New to this year, students enrolling in Harvard’s Arts and Sciences undergraduate college can now indicate their preferred pronouns when registering. According to the Harvard Crimson, students can select options such as “ze, hir, hirs” and “they, them, theirs” in addition to being able to type in their own preferred pronouns.
Faculty of Arts and Sciences Registrar Michael P. Burke said the new options “make students feel more comfortable with their gender identity.”
The move might also cut down on instances of “microaggressions” at Harvard, since identifying students by their incorrect gender pronoun qualifies as a such, according to Genny Beemyn, the director of The Stonewall Center, a resource center for LGBTQ and allied communities at the University of Massachusetts Amherst as quoted in the Boston Globe.

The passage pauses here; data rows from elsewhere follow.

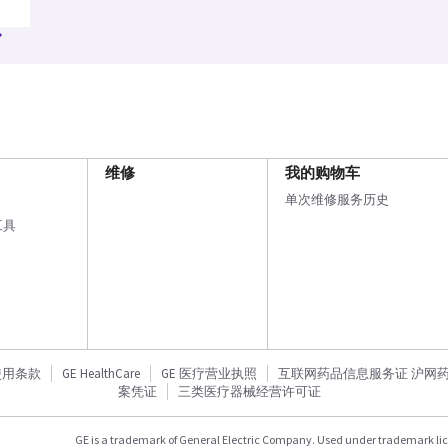
维修
我的购物车
单次维修服务历史
工具
使用条款
GE HealthCare
GE 医疗营业执照
互联网药品信息服务证 沪网药信备
案凭证
三类医疗器械经营许可证
GE is a trademark of General Electric Company. Used under trademark li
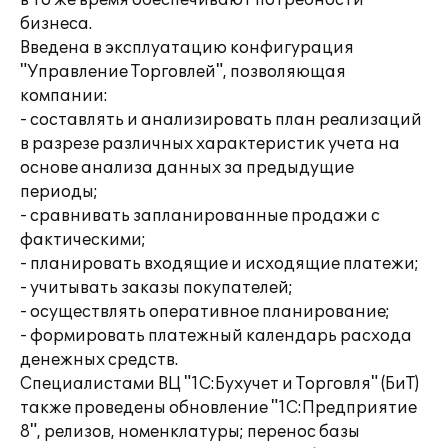
в то же время обеспечивают потребности
бизнеса.
Введена в эксплуатацию конфигурация
"Управление Торговлей", позволяющая
компании:
- составлять и анализировать план реализаций
в разрезе различных характеристик учета на
основе анализа данных за предыдущие
периоды;
- сравнивать запланированные продажи с
фактическими;
- планировать входящие и исходящие платежи;
- учитывать заказы покупателей;
- осуществлять оперативное планирование;
- формировать платежный календарь расхода
денежных средств.
Специалистами ВЦ "1С:Бухучет и Торговля" (БиТ)
также проведены обновление "1С:Предприятие
8", релизов, номенклатуры; перенос базы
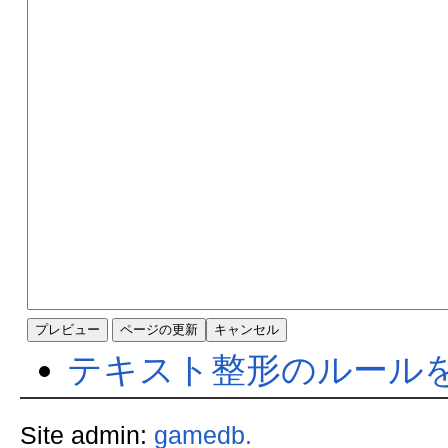
テキスト整形のルール
Site admin:
gamedb.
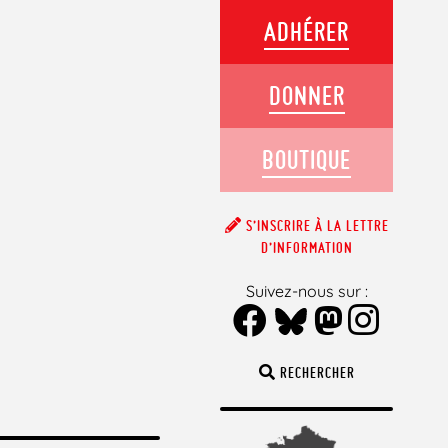
ADHÉRER
DONNER
BOUTIQUE
S’INSCRIRE À LA LETTRE
D’INFORMATION
Suivez-nous sur :
RECHERCHER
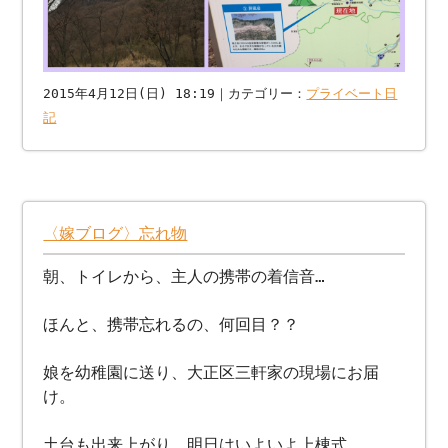
2015年4月12日(日) 18:19｜カテゴリー：
プライベート日
記
〈嫁ブログ〉忘れ物
朝、トイレから、主人の携帯の着信音…
ほんと、携帯忘れるの、何回目？？
娘を幼稚園に送り、大正区三軒家の現場にお届
け。
土台も出来上がり、明日はいよいよ上棟式。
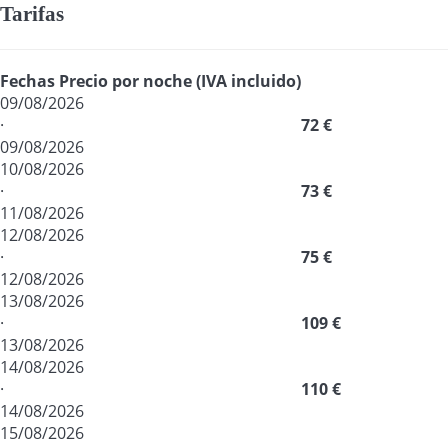
Tarifas
Fechas
Precio por noche (IVA incluido)
09/08/2026
·
72 €
09/08/2026
10/08/2026
·
73 €
11/08/2026
12/08/2026
·
75 €
12/08/2026
13/08/2026
·
109 €
13/08/2026
14/08/2026
·
110 €
14/08/2026
15/08/2026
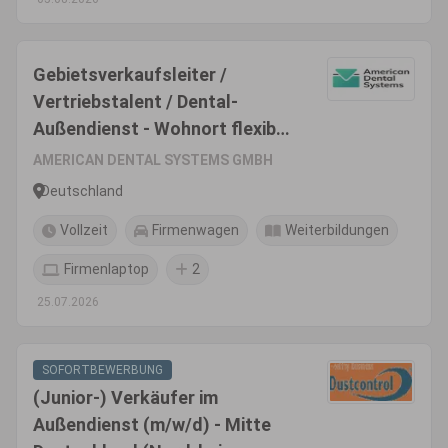
Gebietsverkaufsleiter /
Vertriebstalent / Dental-
Außendienst - Wohnort flexibel
(m/w/d)
AMERICAN DENTAL SYSTEMS GMBH
Deutschland
Vollzeit
Firmenwagen
Weiterbildungen
Firmenlaptop
2
25.07.2026
SOFORTBEWERBUNG
(Junior-) Verkäufer im
Außendienst (m/w/d) - Mitte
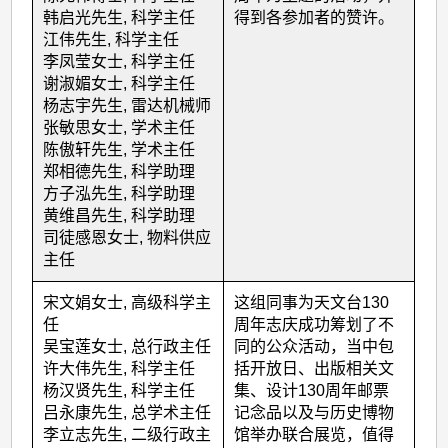
韩启光先生, 科学主任
得到各参加者的赞许。
江伟先生, 科学主任
李凤莹女士, 科学主任
谢淑媚女士, 科学主任
杨志宇先生, 雷达机械师
张敏思女士, 学术主任
陈傲轩先生, 学术主任
郑相德先生, 科学助理
方子泓先生, 科学助理
黄维昌先生, 科学助理
司徒感恩女士, 物料供应
主任
宋文娟女士, 高级科学主
这组同事为天文台130
任
周年志庆成功筹划了不
吴宝莲女士, 总行政主任
同的公众活动，当中包
许大伟先生, 科学主任
括开放日、出版相关文
杨汉贤先生, 科学主任
集、设计130周年邮票
吕永康先生, 总学术主任
记念品以及与历史博物
李立志先生, 二级行政主
馆举办联合展览，值得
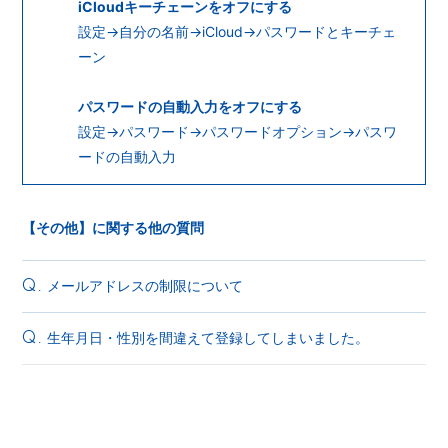
iCloudキーチェーンをオフにする
設定→自分の名前→iCloud→パスワードとキーチェ
ーン
パスワードの自動入力をオフにする
設定→パスワード→パスワードオプション→パスワ
ードの自動入力
【その他】に関する他の質問
メールアドレスの制限について
Q.
生年月日・性別を間違えて登録してしまいました。
Q.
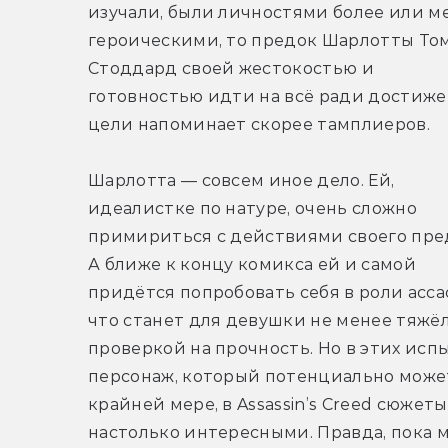
изучали, были личностями более или ме
героическими, то предок Шарлотты Том
Стоддард своей жестокостью и 
готовностью идти на всё ради достиже
цели напоминает скорее тамплиеров.
Шарлотта — совсем иное дело. Ей, 
идеалистке по натуре, очень сложно 
примириться с действиями своего пред
А ближе к концу комикса ей и самой 
придётся попробовать себя в роли ассас
что станет для девушки не менее тяжёл
проверкой на прочность. Но в этих ис
персонаж, который потенциально может
крайней мере, в Assassin’s Creed сюжет
настолько интересными. Правда, пока мо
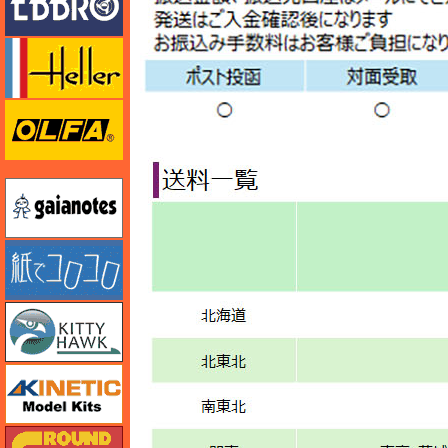
エレール
オルファ
ガイアノーツ
紙でコロコロ
キティホーク
キネテック
ガリレオ出版 グランドパワー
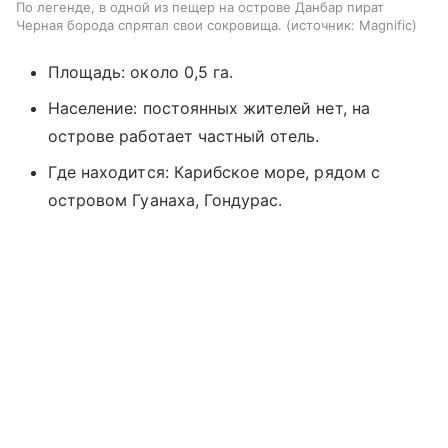
По легенде, в одной из пещер на острове Данбар пират
Черная борода спрятал свои сокровища.
источник:
Magnific
Площадь: около 0,5 га.
Население: постоянных жителей нет, на
острове работает частный отель.
Где находится: Карибское море, рядом с
островом Гуанаха, Гондурас.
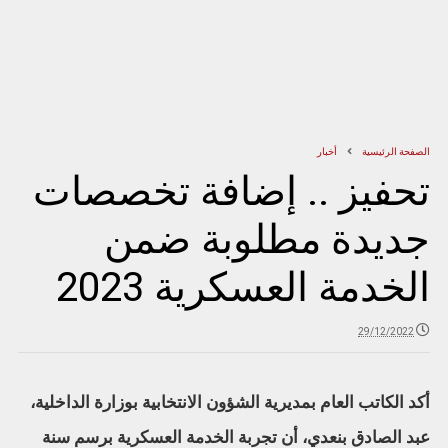
الصفحة الرئيسية
أخبار
تحفيز .. إضافة تخصصات
جديدة مطلوبة ضمن
الخدمة العسكرية 2023
29/12/2022
أكد الكاتب العام بمديرية الشؤون الانتخابية بوزارة الداخلية،
عبد الصادق بنعدي، أن تجربة الخدمة العسكرية برسم سنة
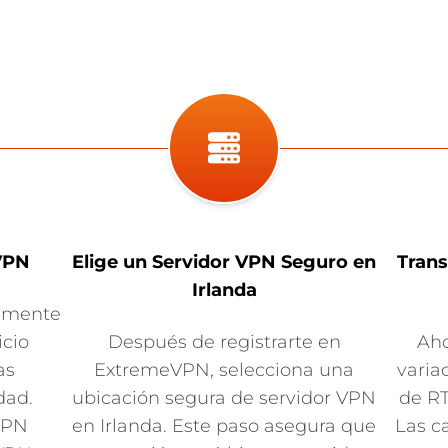
VPN
Elige un Servidor VPN Seguro en
Trans
Irlanda
amente
icio
Después de registrarte en
Aho
as
ExtremeVPN, selecciona una
varia
dad.
ubicación segura de servidor VPN
de RT
VPN
en Irlanda. Este paso asegura que
Las c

The notion that one can choose his/her/its/their/hir/hirs preferred pronouns seems to be the latest SJW crusade catching on at universities across the country. The University of Tennessee’s similar policy made headlines about a week ago.
I have to ask: if I feel like I’m actually two people, can I use first-person plural when we refer to ourselves? What if we prefer that whenever you refer to us, you have to say “them”? And can we impose upon you what we want you to call hir? Because we actually want you to replace “hir” with “you.” And if you wish to be referred to in first-person plural, we can certainly call us that.
Alternatively, what if we prefer no pronouns? Removing pronouns from the English language would make it a lot easier to learn, giving everyone more time to devise ways to eliminate microaggressions.
Lots of food for thought. In the mean time, you can call me Al.